## TASK BRIEF
In the material below, the required lines run from the one containing "Relationships" through the one containing "Join me tomorrow". Copy those lines exactly, ends included, and nothing else.

## DATA FOR THIS TASK
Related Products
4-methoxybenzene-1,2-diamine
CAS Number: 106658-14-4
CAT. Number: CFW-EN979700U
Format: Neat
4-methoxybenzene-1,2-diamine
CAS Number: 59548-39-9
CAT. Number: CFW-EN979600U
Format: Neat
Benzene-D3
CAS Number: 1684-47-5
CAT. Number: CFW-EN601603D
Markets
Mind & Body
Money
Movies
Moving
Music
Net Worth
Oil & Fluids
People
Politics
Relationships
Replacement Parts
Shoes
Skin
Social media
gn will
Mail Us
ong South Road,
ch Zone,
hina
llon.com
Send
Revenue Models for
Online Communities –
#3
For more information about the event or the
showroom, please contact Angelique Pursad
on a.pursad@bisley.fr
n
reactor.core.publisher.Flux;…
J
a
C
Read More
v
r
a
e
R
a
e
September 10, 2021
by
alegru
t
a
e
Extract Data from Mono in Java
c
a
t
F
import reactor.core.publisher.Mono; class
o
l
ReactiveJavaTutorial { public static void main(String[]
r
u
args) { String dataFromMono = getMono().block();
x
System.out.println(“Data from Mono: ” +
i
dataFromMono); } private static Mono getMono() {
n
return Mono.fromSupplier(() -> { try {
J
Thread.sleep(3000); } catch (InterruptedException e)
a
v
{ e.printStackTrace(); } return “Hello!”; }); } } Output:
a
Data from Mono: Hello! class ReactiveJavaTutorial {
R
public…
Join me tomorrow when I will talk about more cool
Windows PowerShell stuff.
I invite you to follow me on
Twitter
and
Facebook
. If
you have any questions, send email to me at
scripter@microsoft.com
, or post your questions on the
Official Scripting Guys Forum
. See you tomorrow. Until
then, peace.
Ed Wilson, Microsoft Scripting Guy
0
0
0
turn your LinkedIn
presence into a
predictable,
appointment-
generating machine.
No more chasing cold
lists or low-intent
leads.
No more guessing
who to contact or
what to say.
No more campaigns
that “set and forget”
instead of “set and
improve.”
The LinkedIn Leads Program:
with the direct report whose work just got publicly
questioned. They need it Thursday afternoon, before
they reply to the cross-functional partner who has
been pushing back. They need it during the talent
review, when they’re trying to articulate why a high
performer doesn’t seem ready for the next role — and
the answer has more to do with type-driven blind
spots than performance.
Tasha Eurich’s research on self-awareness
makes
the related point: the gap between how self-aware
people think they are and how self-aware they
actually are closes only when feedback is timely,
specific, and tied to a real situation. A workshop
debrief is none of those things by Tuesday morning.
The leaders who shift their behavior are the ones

## TASK RESULT
Relationships
Replacement Parts
Shoes
Skin
Social media
gn will
Mail Us
ong South Road,
ch Zone,
hina
llon.com
Send
Revenue Models for
Online Communities –
#3
For more information about the event or the
showroom, please contact Angelique Pursad
on a.pursad@bisley.fr
n
reactor.core.publisher.Flux;…
J
a
C
Read More
v
r
a
e
R
a
e
September 10, 2021
by
alegru
t
a
e
Extract Data from Mono in Java
c
a
t
F
import reactor.core.publisher.Mono; class
o
l
ReactiveJavaTutorial { public static void main(String[]
r
u
args) { String dataFromMono = getMono().block();
x
System.out.println(“Data from Mono: ” +
i
dataFromMono); } private static Mono getMono() {
n
return Mono.fromSupplier(() -> { try {
J
Thread.sleep(3000); } catch (InterruptedException e)
a
v
{ e.printStackTrace(); } return “Hello!”; }); } } Output:
a
Data from Mono: Hello! class ReactiveJavaTutorial {
R
public…
Join me tomorrow when I will talk about more cool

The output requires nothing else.